How libdav1d Implements Frame-Level Multithreading

This article explains how the libdav1d AV1 decoder implements frame-level multithreading to achieve industry-leading decoding speeds. It covers the core challenges of parallel frame decoding, the synchronization mechanisms used to manage inter-frame dependencies, and how tasks are scheduled across multiple CPU cores to maximize efficiency.

The Challenge of Frame-Level Parallelism in AV1

In video compression, most frames are “inter-frames” (P-frames or B-frames) that rely on previously decoded “reference frames” for motion compensation. This creates a temporal dependency chain.

If a decoder waited for Frame 1 to be completely finished before starting Frame 2, multi-core CPUs would remain largely underutilized. To solve this, libdav1d implements Frame-level Multithreading (Frame-MT), which decodes multiple frames simultaneously. The main challenge of Frame-MT is ensuring that a thread decoding Frame 2 does not attempt to read pixels or motion vectors from Frame 1 before Frame 1’s thread has actually decoded those specific areas.

Progress Signaling and Dependency Tracking

Rather than waiting for an entire reference frame to finish decoding, libdav1d uses a fine-grained synchronization mechanism based on row-level progress signaling.

Superblock Row Progress: As a thread decodes a frame, it tracks its progress in units of superblock rows (usually 64x64 or 128x128 pixel structures).
Atomic Status Updates: When a thread finishes decoding a superblock row, it atomically updates a progress marker associated with that frame.
Dependency Checking: When a thread decoding a dependent frame needs to perform motion compensation, it checks the motion vectors to see which area of the reference frame is required. It then queries the reference frame’s progress marker.
Yield and Wait: If the required row in the reference frame is already decoded, the dependent thread proceeds immediately. If not, the dependent thread suspends its current task and waits (using condition variables or lightweight polling) until the reference frame’s thread signals that the required row is complete.

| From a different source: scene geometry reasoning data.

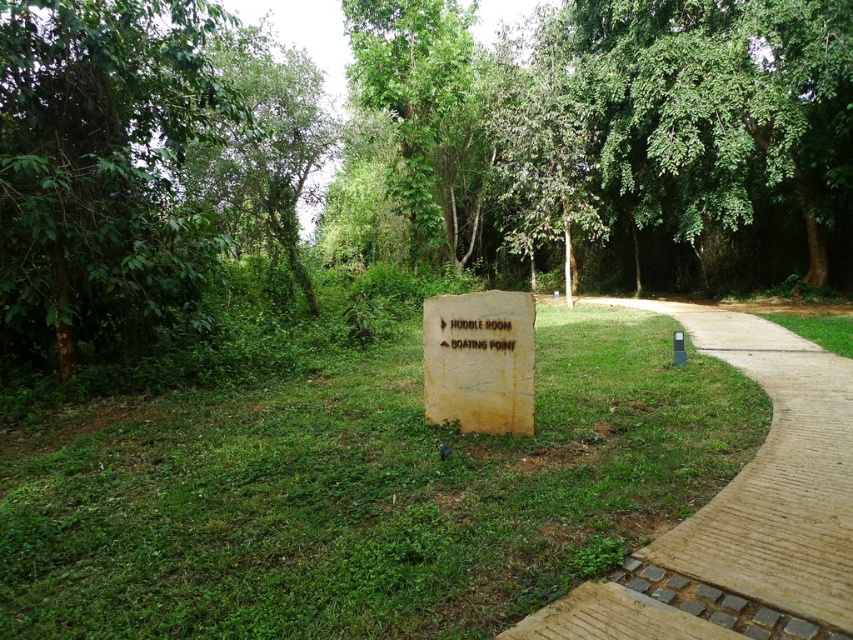 Question: Is green leafy tree at upper center positioned at the back of weathered wood sign at center?

Choices:
 (A) yes
 (B) no

Answer: (A)

Question: Among these points, which one is nearest to the camera?

Choices:
 (A) (439, 173)
 (B) (293, 154)
 (C) (100, 332)
 (D) (784, 400)

Answer: (D)

Question: Does green leafy tree at upper center have a larger size compared to weathered wood sign at center?

Choices:
 (A) yes
 (B) no

Answer: (A)

Question: Which point is farther from the camera taking this photo?

Choices:
 (A) (119, 147)
 (B) (280, 90)
 (C) (672, 625)
 (D) (433, 65)

Answer: (D)

Question: Which point appears farthest from the camera in this image?

Choices:
 (A) (451, 365)
 (B) (120, 19)
 (C) (712, 352)
 (D) (302, 556)

Answer: (C)

Question: Is light brown paved path at center right to the left of green leafy tree at upper center from the viewer's perspective?

Choices:
 (A) yes
 (B) no

Answer: (B) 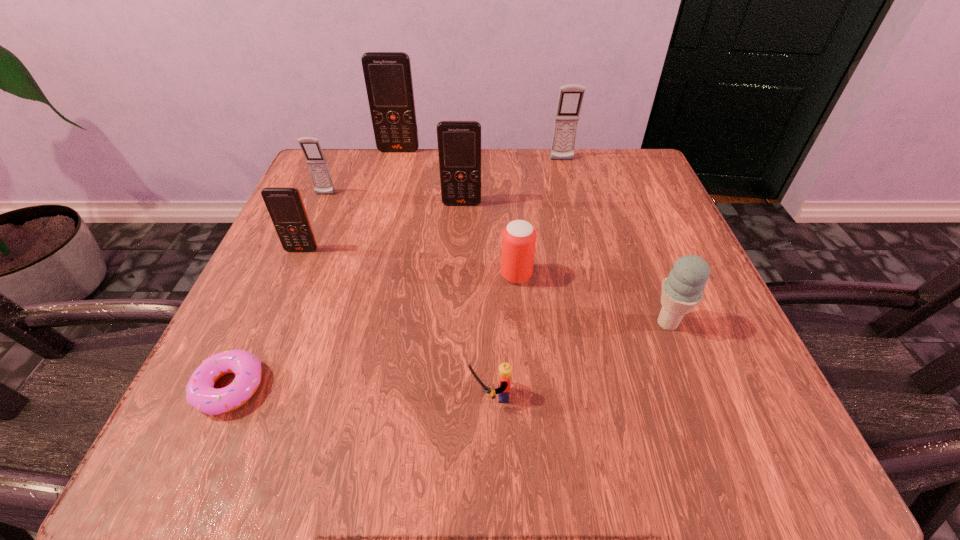 Where is `free spot located 0.350m on the screen of the smallest orange cellular telephone`? This screenshot has width=960, height=540. free spot located 0.350m on the screen of the smallest orange cellular telephone is located at coordinates (221, 437).

You are a GUI agent. You are given a task and a screenshot of the screen. Output one action in this format:
    pyautogui.click(x=<x>, y=<y>)
    Task: Click on the free space located 0.080m on the front-facing side of the smaller gray cellular telephone
    
    Given the screenshot: What is the action you would take?
    pyautogui.click(x=314, y=220)

The image size is (960, 540). I want to click on vacant space located on the left of the seventh farthest object, so click(x=437, y=323).

This screenshot has height=540, width=960. What are the coordinates of `vacant space located 0.300m on the left of the beer can` in the screenshot? It's located at (327, 275).

Where is `free space located 0.200m on the front-facing side of the Lego`? This screenshot has height=540, width=960. free space located 0.200m on the front-facing side of the Lego is located at coordinates [323, 395].

Where is `vacant region located on the front-facing side of the Lego`? vacant region located on the front-facing side of the Lego is located at coordinates (286, 395).

At what (x,y) coordinates should I click in order to perform the action: click on vacant space located on the front-facing side of the Lego. Please return your answer as a coordinate pair (x, y). The width and height of the screenshot is (960, 540). Looking at the image, I should click on (433, 395).

Locate an element on the screen. The width and height of the screenshot is (960, 540). vacant space positioned on the right of the pink doughnut is located at coordinates (396, 387).

The width and height of the screenshot is (960, 540). In order to click on Lego positioned at the near edge in this screenshot , I will do `click(505, 369)`.

Where is `doughnut that is at the near edge`? Image resolution: width=960 pixels, height=540 pixels. doughnut that is at the near edge is located at coordinates (200, 393). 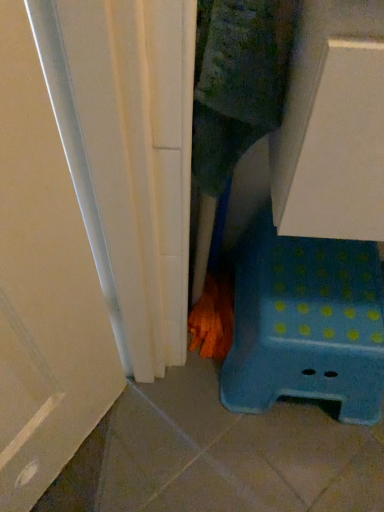 Question: Based on their positions, is orange textured broom at lower center located to the left or right of blue plastic stool at lower right?

Choices:
 (A) right
 (B) left

Answer: (B)

Question: From their relative heights in the image, would you say orange textured broom at lower center is taller or shorter than blue plastic stool at lower right?

Choices:
 (A) short
 (B) tall

Answer: (A)

Question: Looking at the image, does orange textured broom at lower center seem bigger or smaller compared to blue plastic stool at lower right?

Choices:
 (A) small
 (B) big

Answer: (A)

Question: From a real-world perspective, is blue plastic stool at lower right positioned above or below orange textured broom at lower center?

Choices:
 (A) below
 (B) above

Answer: (B)

Question: Is blue plastic stool at lower right to the left or to the right of orange textured broom at lower center in the image?

Choices:
 (A) right
 (B) left

Answer: (A)

Question: Considering their positions, is blue plastic stool at lower right located in front of or behind orange textured broom at lower center?

Choices:
 (A) behind
 (B) front

Answer: (B)

Question: In terms of width, does blue plastic stool at lower right look wider or thinner when compared to orange textured broom at lower center?

Choices:
 (A) thin
 (B) wide

Answer: (B) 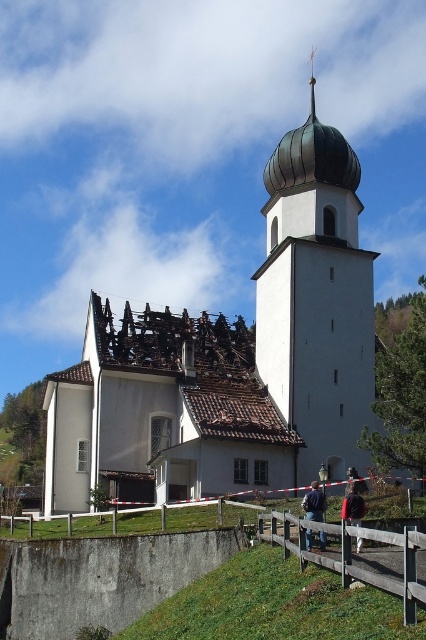 Question: Which of the following is the closest to the observer?

Choices:
 (A) (304, 348)
 (B) (403, 529)

Answer: (B)

Question: Which of the following is the farthest from the observer?

Choices:
 (A) white stucco church at center
 (B) dark brown leather jacket at center

Answer: (A)

Question: Can you confirm if denim jacket at center is smaller than dark brown leather jacket at center?

Choices:
 (A) yes
 (B) no

Answer: (A)

Question: Is wooden at lower center positioned behind denim jacket at center?

Choices:
 (A) yes
 (B) no

Answer: (B)

Question: Which of the following is the closest to the observer?

Choices:
 (A) denim jacket at center
 (B) dark brown leather jacket at center

Answer: (B)

Question: Is white stucco church at center to the left of denim jacket at center from the viewer's perspective?

Choices:
 (A) no
 (B) yes

Answer: (A) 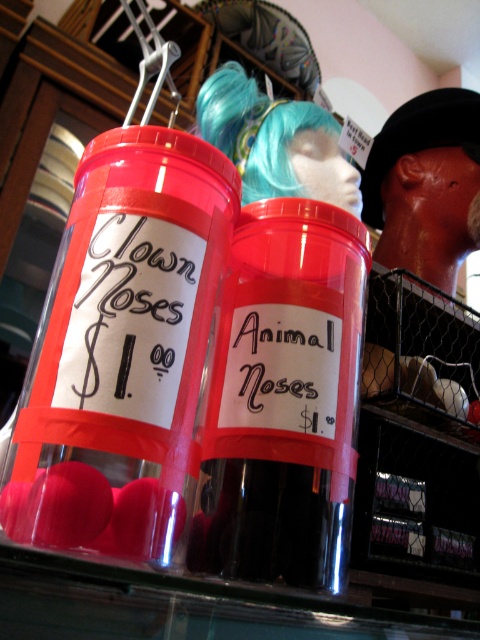 Can you confirm if matte plastic clown nose at left is taller than transparent plastic container at center?

No, matte plastic clown nose at left is not taller than transparent plastic container at center.

Does point (178, 228) come closer to viewer compared to point (213, 468)?

That is True.

Locate an element on the screen. The image size is (480, 640). matte plastic clown nose at left is located at coordinates (122, 348). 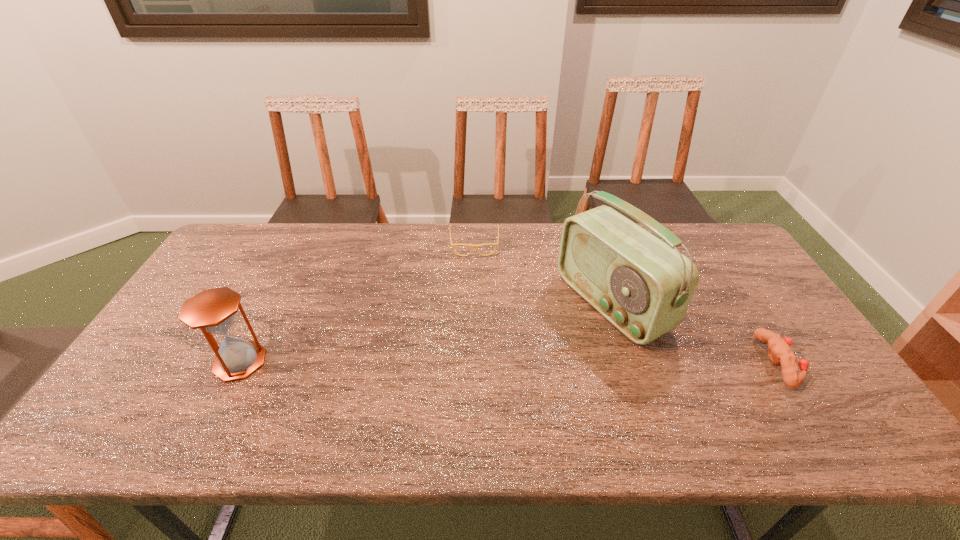 Locate an element on the screen. The height and width of the screenshot is (540, 960). vacant spot on the desktop that is between the leftmost object and the puncher and is positioned in front of the lenses of the spectacles is located at coordinates (476, 362).

Locate an element on the screen. The image size is (960, 540). vacant spot on the desktop that is between the hourglass and the second shortest object and is positioned on the front panel of the second object from right to left is located at coordinates (491, 362). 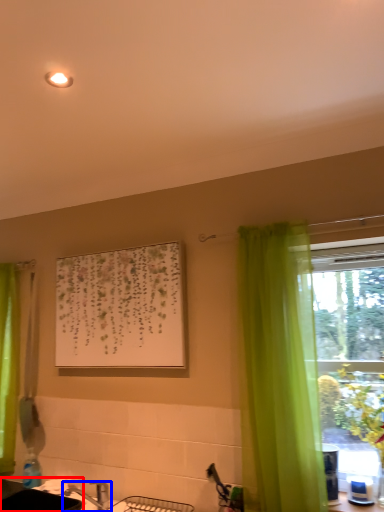 Question: Among these objects, which one is farthest to the camera, sink (highlighted by a red box) or tap (highlighted by a blue box)?

Choices:
 (A) sink
 (B) tap

Answer: (B) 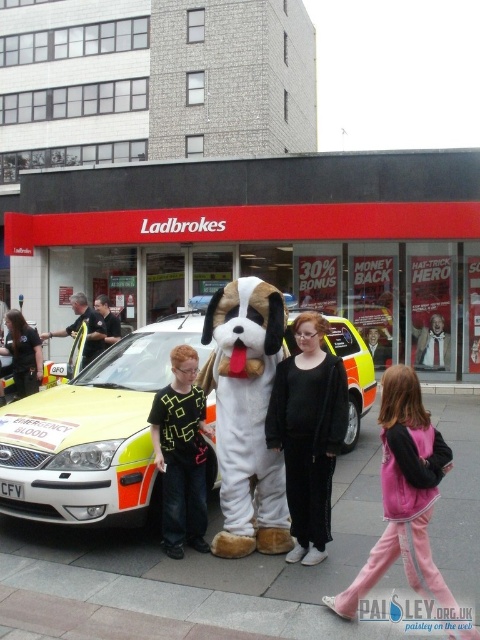 Can you confirm if velvet pink tracksuit at lower right is positioned to the right of dark blue uniform at left?

Correct, you'll find velvet pink tracksuit at lower right to the right of dark blue uniform at left.

Does point (392, 525) lie in front of point (9, 332)?

Yes, point (392, 525) is closer to viewer.

Locate an element on the screen. The image size is (480, 640). velvet pink tracksuit at lower right is located at coordinates (405, 509).

Who is more distant from viewer, (330, 442) or (422, 328)?

The point (422, 328) is more distant.

Is furry white and brown dog at center wider than white plush dog at center?

No, furry white and brown dog at center is not wider than white plush dog at center.

Between point (348, 417) and point (427, 355), which one is positioned in front?

Positioned in front is point (348, 417).

The height and width of the screenshot is (640, 480). Find the location of `furry white and brown dog at center`. furry white and brown dog at center is located at coordinates (309, 440).

Which is more to the right, velvet pink tracksuit at lower right or neon green fabric shirt at center?

velvet pink tracksuit at lower right

Which is behind, point (421, 476) or point (177, 548)?

Point (177, 548)

Identify the location of velvet pink tracksuit at lower right. The image size is (480, 640). (405, 509). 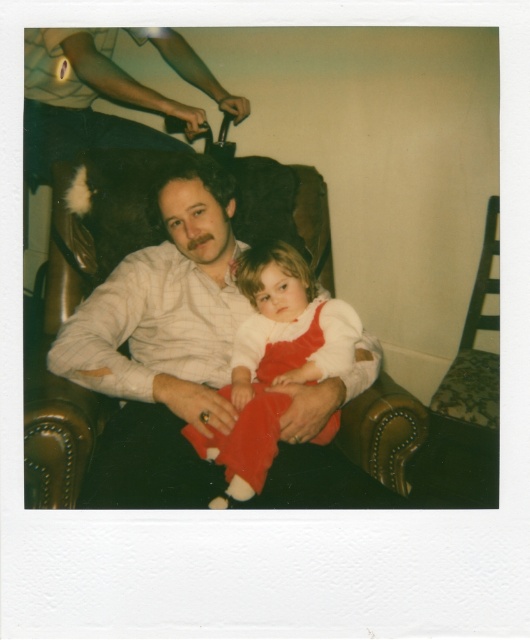 Between matte white shirt at center and velvet red dress at center, which one is positioned lower?

velvet red dress at center is below.

The height and width of the screenshot is (640, 530). Identify the location of matte white shirt at center. (163, 330).

Identify the location of matte white shirt at center. The image size is (530, 640). (163, 330).

I want to click on matte white shirt at center, so click(163, 330).

Who is higher up, matte white shirt at center or matte brown leather chair at upper left?

matte brown leather chair at upper left

Who is positioned more to the left, matte white shirt at center or matte brown leather chair at upper left?

matte brown leather chair at upper left

Between point (107, 358) and point (161, 33), which one is positioned in front?

Point (107, 358) is in front.

You are a GUI agent. You are given a task and a screenshot of the screen. Output one action in this format:
    pyautogui.click(x=<x>, y=<y>)
    Task: Click on the matte white shirt at center
    The height and width of the screenshot is (640, 530).
    Given the screenshot: What is the action you would take?
    pyautogui.click(x=163, y=330)

Is velvet red dress at center wider than matte brown leather chair at upper left?

No, velvet red dress at center is not wider than matte brown leather chair at upper left.

Is point (331, 301) more distant than point (75, 150)?

That is False.

Which is in front, point (251, 461) or point (42, 132)?

Point (251, 461) is more forward.

Find the location of a particular element. velvet red dress at center is located at coordinates (275, 358). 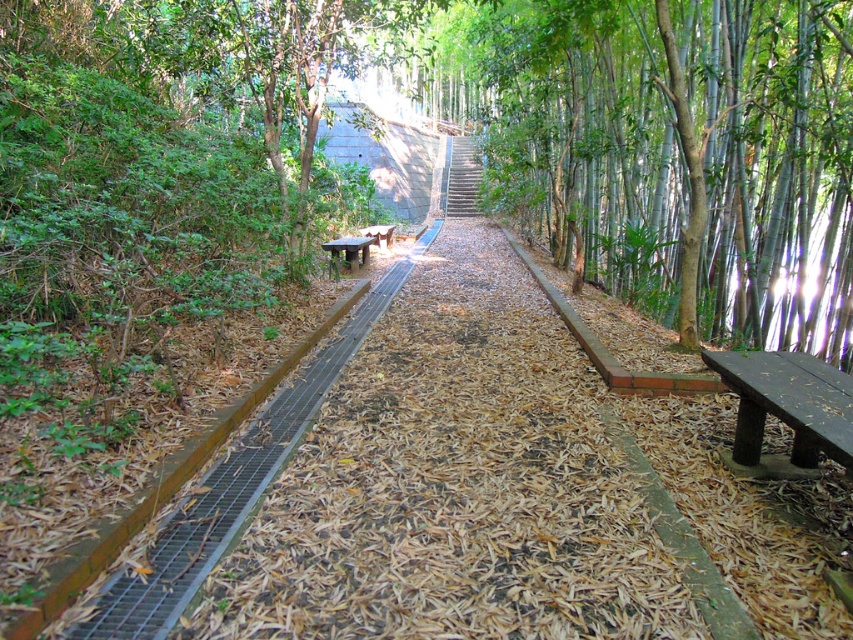 You are standing at the entrance of the forest path and see the dark brown wooden bench at right. If you walk straight ahead along the path, will you approach the bench or move away from it?

Since the dark brown wooden bench at right is located at point (787, 403), which is further along the path, walking straight ahead will bring you closer to the bench. Therefore, you will approach the bench.

You are a park visitor carrying a picnic basket and need to choose a bench to rest. The dark brown wooden bench at right and the brown wooden bench at center are both available. Which bench would be more suitable for placing your picnic basket?

The brown wooden bench at center is larger, so it would be more suitable for placing your picnic basket as it provides more space.

You are a hiker carrying a heavy backpack and want to reach the smooth concrete stairs at center. If your maximum comfortable walking distance is 15 meters, can you comfortably reach the stairs without overexerting yourself?

The smooth concrete stairs at center is 15.15 meters away, which is slightly beyond your 15 meter limit. You may need to take short breaks to avoid overexertion. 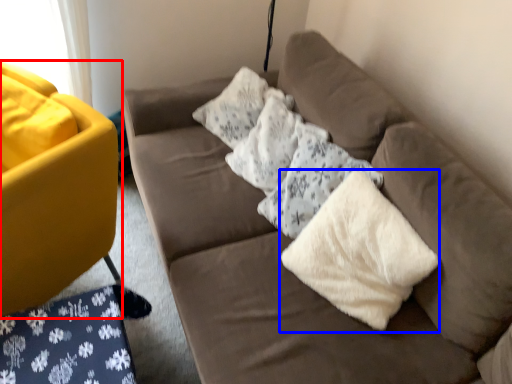 Question: Which of the following is the farthest to the observer, studio couch (highlighted by a red box) or material (highlighted by a blue box)?

Choices:
 (A) studio couch
 (B) material

Answer: (A) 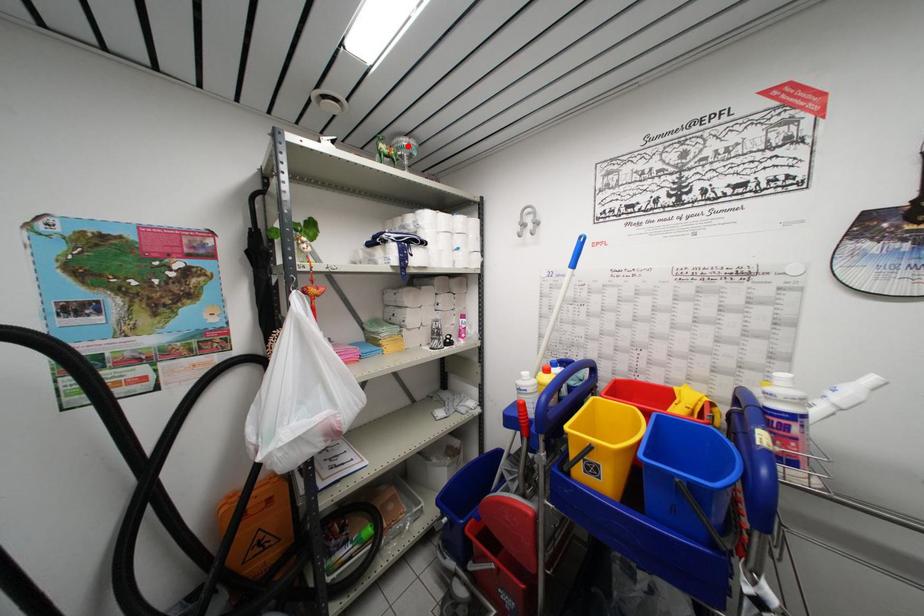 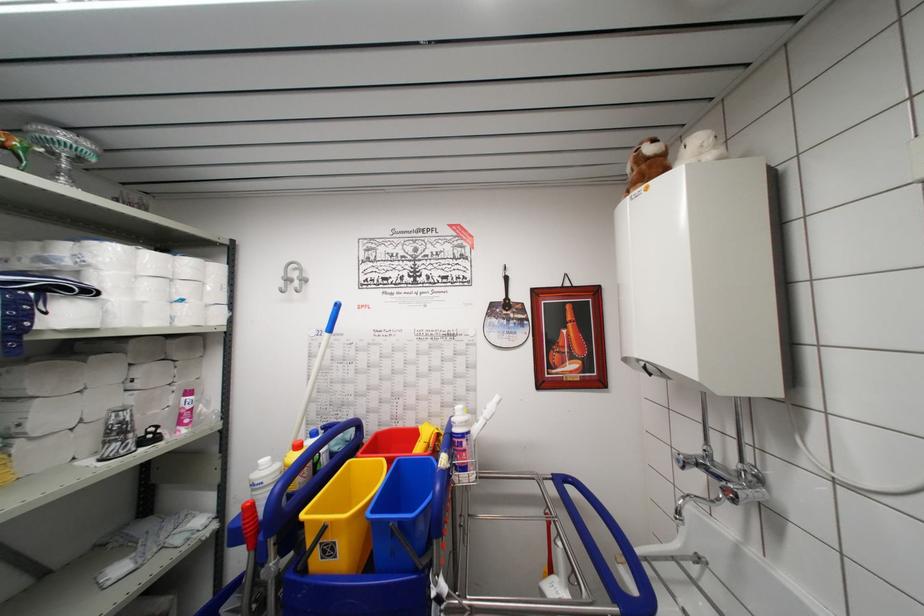 Find the pixel in the second image that matches the highlighted location in the first image.

(67, 140) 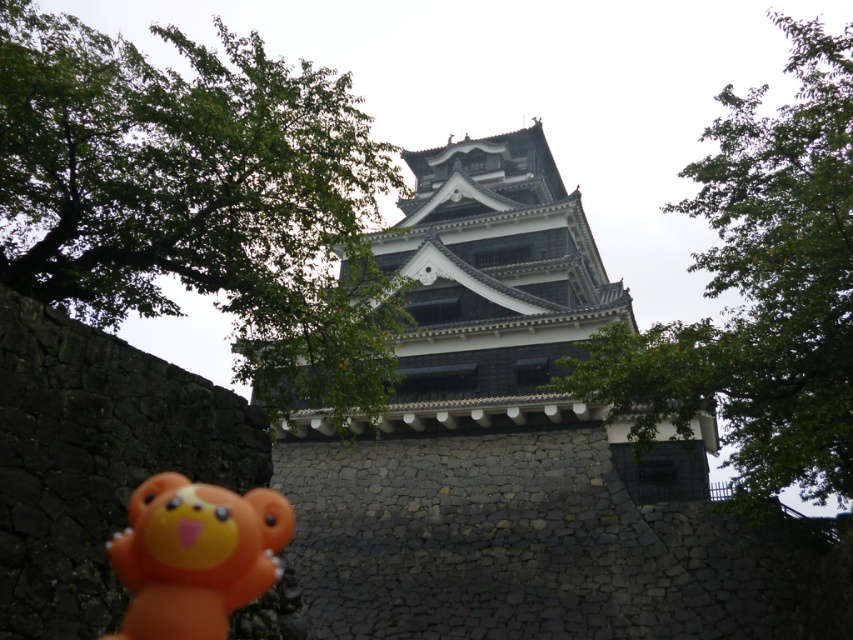 You are a photographer trying to capture a clear shot of the orange rubber bear at lower left and the green leafy tree at upper right. However, the bear is partially obscured by the tree. Can you adjust your position to see both objects clearly without any obstruction?

The orange rubber bear at lower left is behind the green leafy tree at upper right, so moving your position to the side or closer to the bear might allow you to see both objects without obstruction. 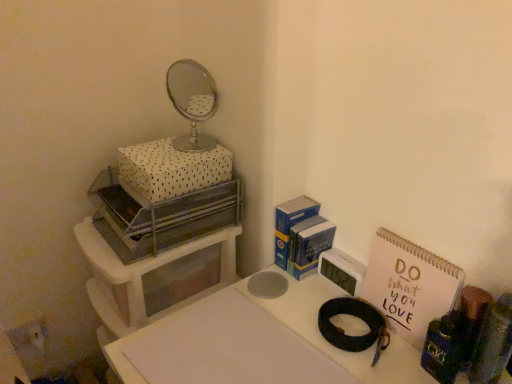 Measure the distance between point (132, 360) and camera.

33.98 inches.

Identify the location of pink paper notebook at right. (409, 285).

How much space does wooden cylindrical container at right, the first appliance when ordered from front to back, occupy vertically?

The height of wooden cylindrical container at right, the first appliance when ordered from front to back, is 21.75 centimeters.

This screenshot has width=512, height=384. I want to click on white plastic clock at center-right, which is the 1th appliance from back to front, so click(x=342, y=270).

What do you see at coordinates (160, 216) in the screenshot? This screenshot has width=512, height=384. I see `metallic silver tray at upper left, which is the 2th appliance in front-to-back order` at bounding box center [160, 216].

The height and width of the screenshot is (384, 512). Identify the location of shiny metallic magnifying glass at upper center. (356, 317).

Where is `white matte table at center`? The height and width of the screenshot is (384, 512). white matte table at center is located at coordinates (254, 343).

Looking at this image, from a real-world perspective, is metallic silver tray at upper left, acting as the 3th appliance starting from the right, beneath shiny metallic magnifying glass at upper center?

No, from a real-world perspective, metallic silver tray at upper left, acting as the 3th appliance starting from the right, is not under shiny metallic magnifying glass at upper center.

Is metallic silver tray at upper left, the 1th appliance when ordered from left to right, to the left or to the right of shiny metallic magnifying glass at upper center in the image?

In the image, metallic silver tray at upper left, the 1th appliance when ordered from left to right, appears on the left side of shiny metallic magnifying glass at upper center.

Looking at their sizes, would you say metallic silver tray at upper left, the 1th appliance when ordered from left to right, is wider or thinner than shiny metallic magnifying glass at upper center?

In the image, metallic silver tray at upper left, the 1th appliance when ordered from left to right, appears to be wider than shiny metallic magnifying glass at upper center.

Is metallic silver tray at upper left, which ranks as the 2th appliance in back-to-front order, oriented away from shiny metallic magnifying glass at upper center?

This pipelined approach allows Frame 2 to begin decoding just a few milliseconds after Frame 1 starts, keeping all CPU cores busy.

The Task-Based Thread Pool

libdav1d does not assign a single static thread to a single frame. Instead, it uses a unified, task-based thread pool. This prevents load imbalance where one complex frame stalls the entire pipeline.

The decoding process of a single frame is broken down into discrete tasks: * Bitstream Parsing (Symbol Decoding): Parsing the compressed CDF (Context Multi-Probability) tokens. * Reconstruction: Performing inverse transforms and intra/inter prediction. * In-loop Filtering: Applying the deblocking filter, CDEF (Constrained Directional Enhancement Filter), and Loop Restoration.

These tasks are placed into a global priority queue. Workers in the thread pool dynamically pull tasks from this queue. If a thread decoding Frame 2 is blocked waiting for Frame 1 to progress, it does not sit idle. Instead, it returns to the thread pool to work on another available task—such as parsing the bitstream for Frame 3 or performing loop filtering on Frame 0.

Interplay with Tile-Level Multithreading

AV1 streams can be divided spatially into “tiles.” libdav1d seamlessly combines both tile-level multithreading (Tile-MT) and frame-level multithreading (Frame-MT).

When a video contains multiple tiles, libdav1d can distribute different tiles of the same frame to different threads, while simultaneously decoding other frames on separate threads. The task scheduler dynamically balances these tasks based on the number of available CPU cores, ensuring optimal scaling whether running on a dual-core mobile processor or a 64-core workstation.